Dance Like No-one’s Watching – The role of honeybee communication in colony well being
A talk by Lynne Ingrams
Lynne, who is a Master Beekeeper, explored the Why? and How? of the many different forms of communication between bees, how they respond to their environment, and how this affects the ability of the colony to survive and thrive.
The honeybee colony is often referred to as a super-organism, which means an organism consisting of many individual organisms. The term describes a social unit of animals such as honey bees, bumble bees and ants, which have highly organized division of labour, and where individuals are not able to survive by themselves for any length of time.
Why do bees need to communicate?
There may be 60-70,000 bees in a small enclosed space, so there is a need to operate efficiently. There is also a need to respond swiftly to changing threats and opportunities. Ideally, actions need to be coordinated.
Information flow within the bee
The two main systems for communication within the bee are the nervous system and the endocrine system. The nervous system works very quickly with electrical messages passing to and from the brain to other parts of the bee. The endocrine system produces hormones, which are chemical messages. These are produced in cells or glands in one part of the body and affect cells in other parts of the organism. Thus they may be slower to act compared to nerve impulses.
Information flow within the colony
Because of bees’ mobility they can use dance language, trophalaxis and messenger bees to convey information. Bees also produce pheromones that act on other bees through the hive atmosphere (see below). An example would be the sting pheromone which can produce a rapid response.
Division of labour
Queens and drones each have their own jobs in the colony. Workers, however, progress through a series of physiological changes to their bodies as they grow older, enabling them to sequentially act as nest cleaners, larval feeders, queen feeders, honey and nectar processors, wax makers, guards and lastly, foragers. This provides flexibility and a rapid response to changing situations.
How do bees respond to changes around them?
The colony relies on indirect stimulae of the shared environment and will respond accordingly. Thus if the temperature rises to a dangerous level more bees will be recruited to forage for water. Cold weather will produce a clustering response to protect the brood.
Lynne talked about the ‘technologies’ available to the bees within the superorganism. Thus scout bees recruiting house bees to a good nectar-producing flower will use dances, trophalaxis, antennation, vibration and scent. During swarming they will use pheromones, dances, vibration and piping.
Probably the best known is the scent of the queen which promotes colony cohesion.
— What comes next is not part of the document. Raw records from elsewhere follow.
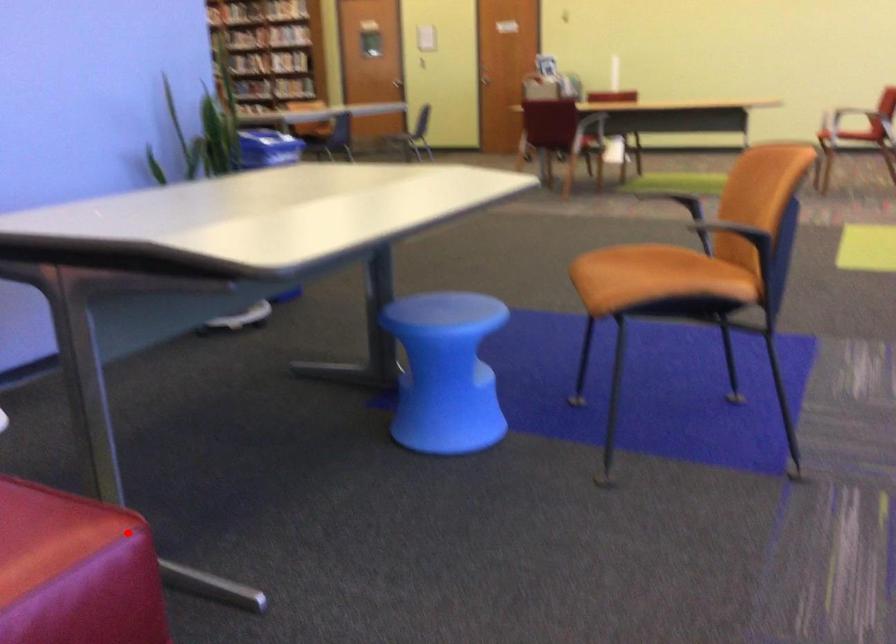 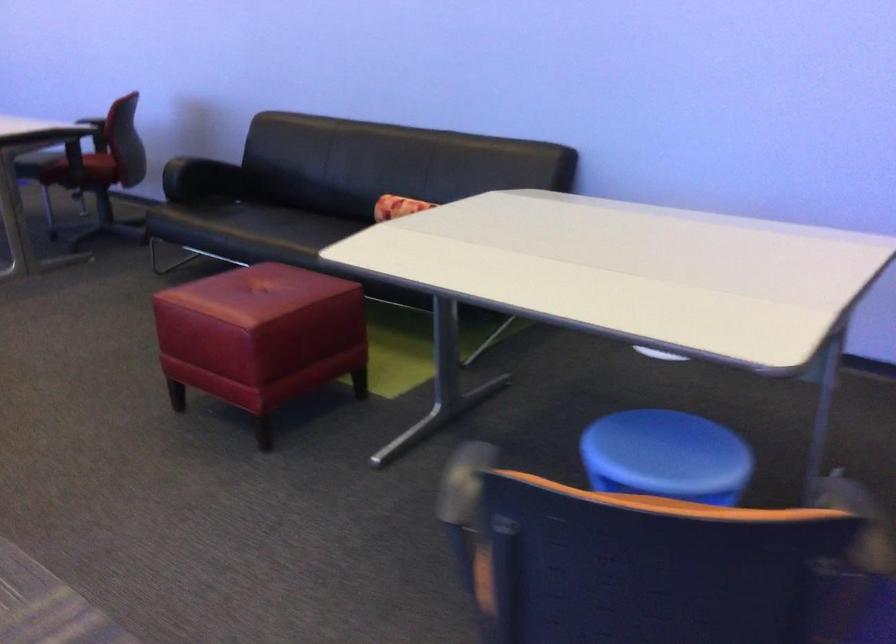 Question: I am providing you with two images of the same scene from different viewpoints. Image1 has a red point marked. In image2, the corresponding 3D location appears at what relative position? Reply with the corresponding letter.

Choices:
 (A) Closer
 (B) Farther

Answer: (B) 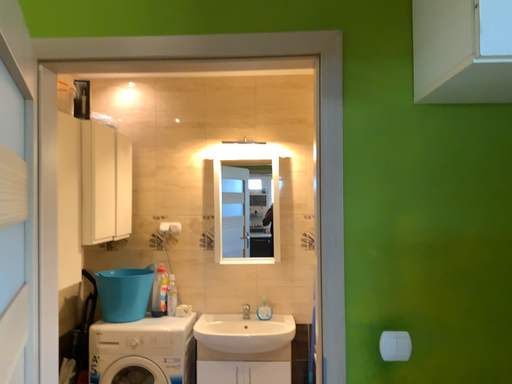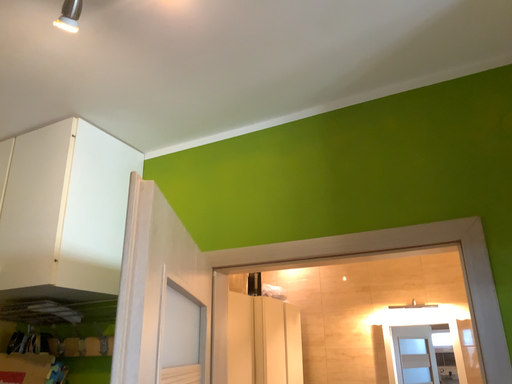 Question: How did the camera likely rotate when shooting the video?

Workers produce Nasanov pheromone, the ‘come hither’ signal, and the alarm pheromone meaning ‘come and help’. Drones produce their own pheromone used in DCAs and worker brood pheromone inhibits development of worker ovaries as well as stimulating pollen collection.
Collection of nectar, pollen and water needs to be an efficient, coordinated operation with appropriate division of labour between foragers and storers/receivers. Nectar, for example, is supply driven. Ease of unloading back at the hive dictates what happens next. Too long (50 sec+), and the forager will do a tremble dance to recruit more receivers. A very quick response (less than 20 sec) and the forager will perform a waggle dance to recruit more foragers. An intermediate response time will produce a return to foraging.
There is also a stop signal used to decrease recruitment of foragers when it takes too long to unload. The returning bee will head butt waggle dancers and ‘pipe’, causing them to ‘freeze’. Watch out for this behaviour in your hives!
Another interesting behaviour you might see is the dorso-ventral abdominal vibration or DVAV. This signal is used to recruit non-foragers to forage when there is a long period of flow or a new flow after a dearth. New recruits either go to the dance floor to watch waggle dancers or fly direct to the forage if previously visited.
Pollen regulation within the colony is demand driven. Nurse bees consume pollen and produce protein rich food for foragers. A plentiful supply of high protein quality will tend to inhibit pollen collection whereas fewer feeds or lower protein quality will tend to stimulate pollen collection.
Water regulation is also demand driven, for example when temperatures are high. The response is to recruit unemployed foragers to increase water collection without affecting nectar collection.
Communication within swarming
On the day of the swarm the workers are prompted by a piping signal to warm their wing muscles in the last hour before setting off. Just before setting off, the colony is activated into flight by a few bees performing buzzing runs in the hive. The swarm then settles into a cluster nearby to check they still have the queen, detectable by her pheromones. Nest site selection is arrived at by competing waggle dancers and when consensus is reached the colony lifts off with more piping signals and the scout bees guide the mass by buzzing runs through the moving swarm to the new nest. Finally, bees will be seen at the entrance fanning Nasanov pheromone to guide the stragglers in.
There are many more ways in which bees communicate and probably just as many that we have yet to learn about!